#### Description of the task
In the entries that follow, find the line containing "d collisions with the race" and the line containing "Effective Goods Packaging", then copy exactly everything from the first through the second except the pictures.

#### Exercise data

▽

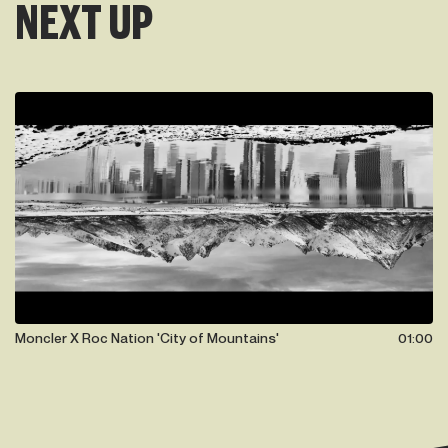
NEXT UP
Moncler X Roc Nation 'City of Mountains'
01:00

△
▽

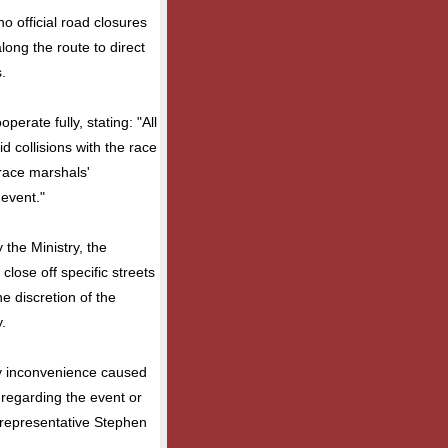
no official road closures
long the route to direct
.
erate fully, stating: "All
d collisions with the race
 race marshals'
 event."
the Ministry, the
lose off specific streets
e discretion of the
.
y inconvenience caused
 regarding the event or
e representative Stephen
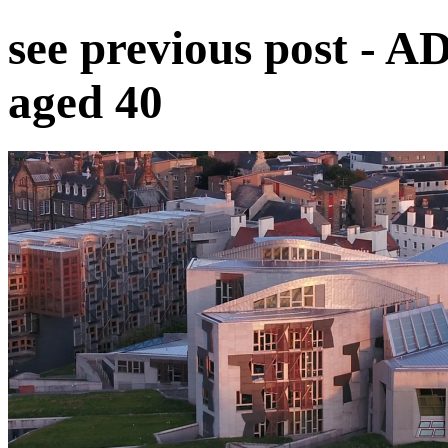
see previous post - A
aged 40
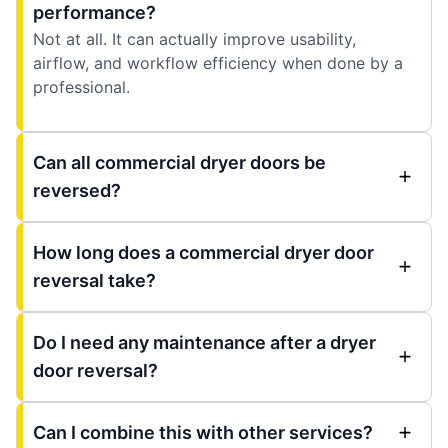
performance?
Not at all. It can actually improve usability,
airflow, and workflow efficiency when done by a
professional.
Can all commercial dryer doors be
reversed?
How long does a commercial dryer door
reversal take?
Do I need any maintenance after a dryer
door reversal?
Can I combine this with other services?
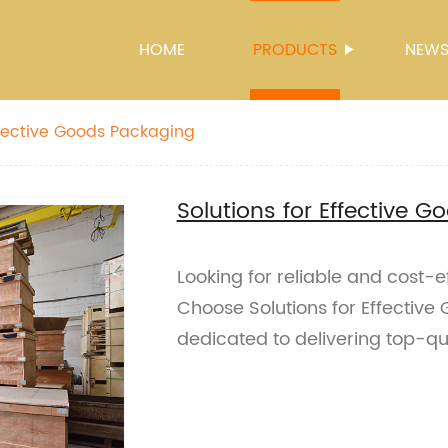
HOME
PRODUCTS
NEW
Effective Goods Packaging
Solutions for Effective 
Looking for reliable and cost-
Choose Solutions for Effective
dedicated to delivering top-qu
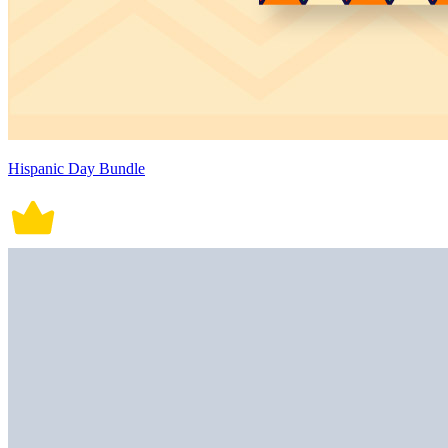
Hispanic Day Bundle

△

#### Result for this exercise
d collisions with the race
 race marshals'
 event."
the Ministry, the
lose off specific streets
e discretion of the
.
y inconvenience caused
 regarding the event or
e representative Stephen
see previous post - A
aged 40
performance?
Not at all. It can actually improve usability,
airflow, and workflow efficiency when done by a
professional.
Can all commercial dryer doors be
reversed?
How long does a commercial dryer door
reversal take?
Do I need any maintenance after a dryer
door reversal?
Can I combine this with other services?
HOME
PRODUCTS
NEW
Effective Goods Packaging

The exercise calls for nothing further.